Un même symptôme peut être influencé par plusieurs facteurs qui se combinent.
Dans mon accompagnement
Je cherche donc moins à interdire un aliment qu’à comprendre pourquoi l’envie apparaît : à quelle heure, après quel repas, dans quel contexte de sommeil, de stress ou de périménopause.
Le sucre ne se cache pas seulement dans les aliments sucrés
Le goût sucré n’est pas le seul indicateur : les amidons du pain, des pâtes, du riz et des céréales sont également transformés en glucose pendant la digestion.
Quand on pense au sucre, on pense généralement aux bonbons, sodas, gâteaux ou pâtisseries.
Mais du point de vue métabolique, il faut aussi regarder les glucides.
Les amidons contenus dans le pain, les pâtes, le riz, les céréales et les produits à base de farine sont eux aussi digérés en glucose.
Cela ne veut évidemment pas dire qu’une portion de riz est équivalente à un soda.
La réponse de l’organisme dépend notamment :
- du type d’aliment ;
- de son degré de raffinage ;
- de sa teneur en fibres ;
- de sa structure ;
- de sa cuisson ;
- de la quantité consommée ;
- et de la composition globale du repas.
Une personne peut donc manger très peu de dessert tout en ayant une alimentation riche en glucides rapidement assimilables.
C’est pourquoi il est parfois plus pertinent de parler d’envies de sucre et de glucides raffinés.
Glucides raffinés et aliments ultra-transformés : ce n’est pas la même chose
Tous les aliments contenant des glucides ne sont pas ultra-transformés.
Une pomme de terre, du riz, des lentilles ou des pâtes simples ne sont pas automatiquement des aliments ultra-transformés.
En revanche, de nombreux produits industriels associent :
Farines ou amidons raffinés + sucres ajoutés + matières grasses + sel + arômes + textures particulièrement faciles à consommer.
Cette combinaison peut rendre certains aliments très appétissants et favoriser une consommation importante.
Une étude contrôlée menée par Kevin Hall et son équipe au National Institutes of Health a notamment montré que des participants consommaient spontanément davantage de calories lorsqu’ils recevaient une alimentation ultra-transformée que lorsqu’ils recevaient une alimentation peu transformée.
La qualité et la structure des aliments comptent donc également, et pas seulement le nombre de grammes de sucre affiché sur une étiquette.
Vous sentez que le sucre prend trop de place dans votre quotidien ? Découvrez mon accompagnement pour vous libérer de l'addiction au sucre.
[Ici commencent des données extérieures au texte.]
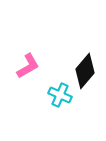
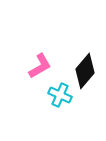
pink L-shape: moved 12 px right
Insulinorésistance et envies de sucre : quel lien ?
Après un repas contenant des glucides, une partie de ceux-ci est transformée en glucose au cours de la digestion.
Le glucose passe dans le sang.
Le pancréas sécrète alors de l’insuline, une hormone qui aide notamment le glucose à entrer dans les cellules afin d’être utilisé comme énergie ou stocké.
Lorsque les cellules deviennent progressivement moins sensibles à l’insuline, le pancréas doit en produire davantage.
C’est ce qu’on appelle l’insulinorésistance.
Et un point est important :
Une glycémie à jeun normale ne signifie pas forcément que toute la régulation de l’insuline est optimale.
Pendant un certain temps, le pancréas peut compenser en fabriquant davantage d’insuline tout en maintenant une glycémie dans les valeurs habituelles.
Qu’est-ce que le HOMA-IR ?
Le HOMA-IR, pour Homeostatic Model Assessment of Insulin Resistance, est un indice calculé à partir de deux mesures réalisées à jeun :
La glycémie et l’insulinémie.
Il fournit une estimation indirecte de l’insulinorésistance.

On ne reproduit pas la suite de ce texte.